The pavilion is raised above the Fox River flood plain supported by 8 steel columns. The perimeter walls are composed of large floor to ceiling panes of plate glass. There is a core area which houses two bathrooms, the utility room, kitchen cabinets and fireplace. This core area does not engage the perimeter glass walls at all, and in fact does not even go to the ceiling except a small portion which is stepped back from the core walls. The core is clad in beautiful Primavera wood veneer, a rare wood from Central America, said to be Mies favorite. All of the utility connections and the roof drain all go through the floor plane to the ground in a relatively small cylinder inconspicuously placed under the utility room.

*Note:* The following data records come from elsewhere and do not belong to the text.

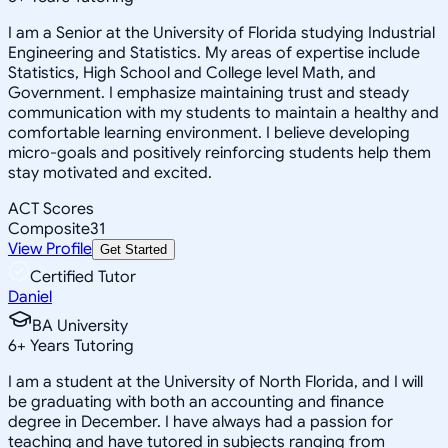
I am a Senior at the University of Florida studying Industrial
Engineering and Statistics. My areas of expertise include
Statistics, High School and College level Math, and
Government. I emphasize maintaining trust and steady
communication with my students to maintain a healthy and
comfortable learning environment. I believe developing
micro-goals and positively reinforcing students help them
stay motivated and excited.
ACT Scores
Composite
31
View Profile
Get Started
Certified Tutor
Daniel
BA University
6
+
Years Tutoring
I am a student at the University of North Florida, and I will
be graduating with both an accounting and finance
degree in December. I have always had a passion for
teaching and have tutored in subjects ranging from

From the lawn, wide marble steps lead up from the lawn to an elevated terrace offset to the west of the pavilion. From this terrace, the marble steps continue to lead you up to the porch at the floor level of the house. The entrance is a pair of very narrow aluminum framed full height glass doors, slightly offset from the grid to the living room side of the house to direct visitors in that direction upon entry.
It is really a one-room house ( not including the bathrooms and utility space), with spaces arranged around this core. They all have a broad view of the river and the lawn through the vast windows. It is a spectacular experience, if only I was there without the other people on the tour, living in the house for the weekend – oh well, I can dream…and to think I could have bought this one-room house 10 years ago for only $7.5 million…
Bruce Goff Architect
404 S. Edgelawn Avenue, Aurora IL
Visited July 5, 2013
Bruce Goff designed this house using unusual materials and creative uses of common materials. This house’s structural system is created by standard quonset hut ribs forming the dome shape. The exterior wall behind the ribs is constructed of coal blocks with glass cullers, a waste product from glass furnaces. The house is on a full city block, with much of the property left in a natural state.

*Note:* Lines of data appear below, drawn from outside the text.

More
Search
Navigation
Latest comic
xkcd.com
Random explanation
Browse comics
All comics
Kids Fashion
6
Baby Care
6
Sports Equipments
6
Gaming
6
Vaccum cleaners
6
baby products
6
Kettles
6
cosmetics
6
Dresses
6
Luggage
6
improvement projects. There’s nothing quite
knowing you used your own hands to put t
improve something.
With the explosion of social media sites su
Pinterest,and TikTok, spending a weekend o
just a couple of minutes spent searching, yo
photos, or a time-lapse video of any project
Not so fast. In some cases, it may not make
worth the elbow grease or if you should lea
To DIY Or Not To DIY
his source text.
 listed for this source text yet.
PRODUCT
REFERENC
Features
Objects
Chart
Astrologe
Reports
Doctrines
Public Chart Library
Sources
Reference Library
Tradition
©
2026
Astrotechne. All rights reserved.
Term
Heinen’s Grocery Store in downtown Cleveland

Albert Ford was a gas company executive, and his wife Ruth Van Sickle Ford was the Director of the Chicago Academy of Fine Arts.

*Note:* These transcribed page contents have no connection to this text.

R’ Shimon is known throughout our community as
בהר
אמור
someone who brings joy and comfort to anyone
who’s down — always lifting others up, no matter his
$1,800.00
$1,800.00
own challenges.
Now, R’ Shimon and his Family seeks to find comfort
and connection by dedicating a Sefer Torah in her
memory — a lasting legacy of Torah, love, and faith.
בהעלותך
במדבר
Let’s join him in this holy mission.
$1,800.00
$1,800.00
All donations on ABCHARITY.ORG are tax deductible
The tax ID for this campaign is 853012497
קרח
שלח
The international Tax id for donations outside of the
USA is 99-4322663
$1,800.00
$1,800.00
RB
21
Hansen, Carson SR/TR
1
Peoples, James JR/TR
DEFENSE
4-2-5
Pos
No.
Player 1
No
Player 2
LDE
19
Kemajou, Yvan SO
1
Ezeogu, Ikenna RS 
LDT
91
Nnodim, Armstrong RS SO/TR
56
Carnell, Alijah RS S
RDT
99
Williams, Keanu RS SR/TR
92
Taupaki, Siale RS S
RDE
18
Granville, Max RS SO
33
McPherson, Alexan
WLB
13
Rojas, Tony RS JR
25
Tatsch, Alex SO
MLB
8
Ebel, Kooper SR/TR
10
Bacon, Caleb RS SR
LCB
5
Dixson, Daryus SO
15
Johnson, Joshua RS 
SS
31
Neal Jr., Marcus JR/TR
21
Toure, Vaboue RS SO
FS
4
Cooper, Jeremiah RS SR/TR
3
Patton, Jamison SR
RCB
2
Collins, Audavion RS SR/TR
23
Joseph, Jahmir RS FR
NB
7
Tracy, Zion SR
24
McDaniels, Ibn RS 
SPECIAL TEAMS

The Ford’s received many comments during the construction of their unique house. Many neighbors in the upscale neighborhood of traditional homes were not kind in their comments, calling the new house a “Big Apple”, “Birdcage” and the less creative “Dome”. The Ford’s added a quote to the construction sign which let the neighbors know how they felt….”We don’t like your house either”. See a photo from Life magazine in 1951 showing the sign: Construction Sign Link
I have taken a photo from the same view as the sign photo in Life magazine, followed by the next door neighbor’s white traditional house at the end of my slideshow.
Frank Gehry, Architect
Millenium Park, Chicago
From the Archive
The BP Bridge in Millenium Park is a meandering path which must be experienced in person to appreciate. Completed in 2004, the bridge is just one design of note in the park, but was one of the most unexpected surprises. The 925 foot long serpentine stainless steel sculpture spans Columbus Drive connecting Daley Bicentennial Plaza with the Great Lawn and Lurie Garden in Millenium Park. While in Millenium Park do not miss the Cloud Gate, Crown Fountain, Lurie Garden, and Gehry’s Jay Pritzker Pavillion.